START Data shown
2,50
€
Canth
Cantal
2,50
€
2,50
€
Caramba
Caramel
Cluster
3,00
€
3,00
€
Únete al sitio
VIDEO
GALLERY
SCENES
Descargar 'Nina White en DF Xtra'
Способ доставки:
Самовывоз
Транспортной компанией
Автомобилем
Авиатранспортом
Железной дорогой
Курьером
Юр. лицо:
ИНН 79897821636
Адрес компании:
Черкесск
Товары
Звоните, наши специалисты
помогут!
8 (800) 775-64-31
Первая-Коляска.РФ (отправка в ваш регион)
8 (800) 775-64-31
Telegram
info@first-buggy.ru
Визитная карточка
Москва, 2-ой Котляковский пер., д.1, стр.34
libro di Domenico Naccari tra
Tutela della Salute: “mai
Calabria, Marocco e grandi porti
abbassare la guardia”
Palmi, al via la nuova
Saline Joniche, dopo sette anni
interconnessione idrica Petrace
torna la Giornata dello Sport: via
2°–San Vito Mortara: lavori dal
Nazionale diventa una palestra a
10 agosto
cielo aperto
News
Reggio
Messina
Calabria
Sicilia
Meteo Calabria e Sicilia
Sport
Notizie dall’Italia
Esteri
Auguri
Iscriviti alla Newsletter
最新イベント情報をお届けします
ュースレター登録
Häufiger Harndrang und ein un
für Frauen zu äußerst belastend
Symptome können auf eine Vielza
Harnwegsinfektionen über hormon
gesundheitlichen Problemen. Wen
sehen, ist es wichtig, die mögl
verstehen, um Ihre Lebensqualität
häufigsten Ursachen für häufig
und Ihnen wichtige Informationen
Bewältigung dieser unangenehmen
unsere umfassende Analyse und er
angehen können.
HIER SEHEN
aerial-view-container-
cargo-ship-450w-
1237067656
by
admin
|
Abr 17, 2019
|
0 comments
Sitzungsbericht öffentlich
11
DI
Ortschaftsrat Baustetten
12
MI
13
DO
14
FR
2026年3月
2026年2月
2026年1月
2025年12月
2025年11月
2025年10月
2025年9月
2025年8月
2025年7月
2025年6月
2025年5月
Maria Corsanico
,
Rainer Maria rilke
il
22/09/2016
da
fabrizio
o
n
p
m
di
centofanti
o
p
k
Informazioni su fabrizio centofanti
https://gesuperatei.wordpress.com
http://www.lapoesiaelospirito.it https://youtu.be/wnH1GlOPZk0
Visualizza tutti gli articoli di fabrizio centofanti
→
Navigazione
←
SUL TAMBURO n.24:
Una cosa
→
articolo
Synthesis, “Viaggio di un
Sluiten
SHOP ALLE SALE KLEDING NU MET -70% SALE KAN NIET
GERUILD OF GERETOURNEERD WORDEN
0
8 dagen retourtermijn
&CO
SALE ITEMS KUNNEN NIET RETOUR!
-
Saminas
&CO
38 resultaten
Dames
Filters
END Data shown
(Problem to solve):
Each record should come back exactly as written.

(Task result):
2,50
€
Canth
Cantal
2,50
€
2,50
€
Caramba
Caramel
Cluster
3,00
€
3,00
€
Únete al sitio
VIDEO
GALLERY
SCENES
Descargar 'Nina White en DF Xtra'
Способ доставки:
Самовывоз
Транспортной компанией
Автомобилем
Авиатранспортом
Железной дорогой
Курьером
Юр. лицо:
ИНН 79897821636
Адрес компании:
Черкесск
Товары
Звоните, наши специалисты
помогут!
8 (800) 775-64-31
Первая-Коляска.РФ (отправка в ваш регион)
8 (800) 775-64-31
Telegram
info@first-buggy.ru
Визитная карточка
Москва, 2-ой Котляковский пер., д.1, стр.34
libro di Domenico Naccari tra
Tutela della Salute: “mai
Calabria, Marocco e grandi porti
abbassare la guardia”
Palmi, al via la nuova
Saline Joniche, dopo sette anni
interconnessione idrica Petrace
torna la Giornata dello Sport: via
2°–San Vito Mortara: lavori dal
Nazionale diventa una palestra a
10 agosto
cielo aperto
News
Reggio
Messina
Calabria
Sicilia
Meteo Calabria e Sicilia
Sport
Notizie dall’Italia
Esteri
Auguri
Iscriviti alla Newsletter
最新イベント情報をお届けします
ュースレター登録
Häufiger Harndrang und ein un
für Frauen zu äußerst belastend
Symptome können auf eine Vielza
Harnwegsinfektionen über hormon
gesundheitlichen Problemen. Wen
sehen, ist es wichtig, die mögl
verstehen, um Ihre Lebensqualität
häufigsten Ursachen für häufig
und Ihnen wichtige Informationen
Bewältigung dieser unangenehmen
unsere umfassende Analyse und er
angehen können.
HIER SEHEN
aerial-view-container-
cargo-ship-450w-
1237067656
by
admin
|
Abr 17, 2019
|
0 comments
Sitzungsbericht öffentlich
11
DI
Ortschaftsrat Baustetten
12
MI
13
DO
14
FR
2026年3月
2026年2月
2026年1月
2025年12月
2025年11月
2025年10月
2025年9月
2025年8月
2025年7月
2025年6月
2025年5月
Maria Corsanico
,
Rainer Maria rilke
il
22/09/2016
da
fabrizio
o
n
p
m
di
centofanti
o
p
k
Informazioni su fabrizio centofanti
https://gesuperatei.wordpress.com
http://www.lapoesiaelospirito.it https://youtu.be/wnH1GlOPZk0
Visualizza tutti gli articoli di fabrizio centofanti
→
Navigazione
←
SUL TAMBURO n.24:
Una cosa
→
articolo
Synthesis, “Viaggio di un
Sluiten
SHOP ALLE SALE KLEDING NU MET -70% SALE KAN NIET
GERUILD OF GERETOURNEERD WORDEN
0
8 dagen retourtermijn
&CO
SALE ITEMS KUNNEN NIET RETOUR!
-
Saminas
&CO
38 resultaten
Dames
Filters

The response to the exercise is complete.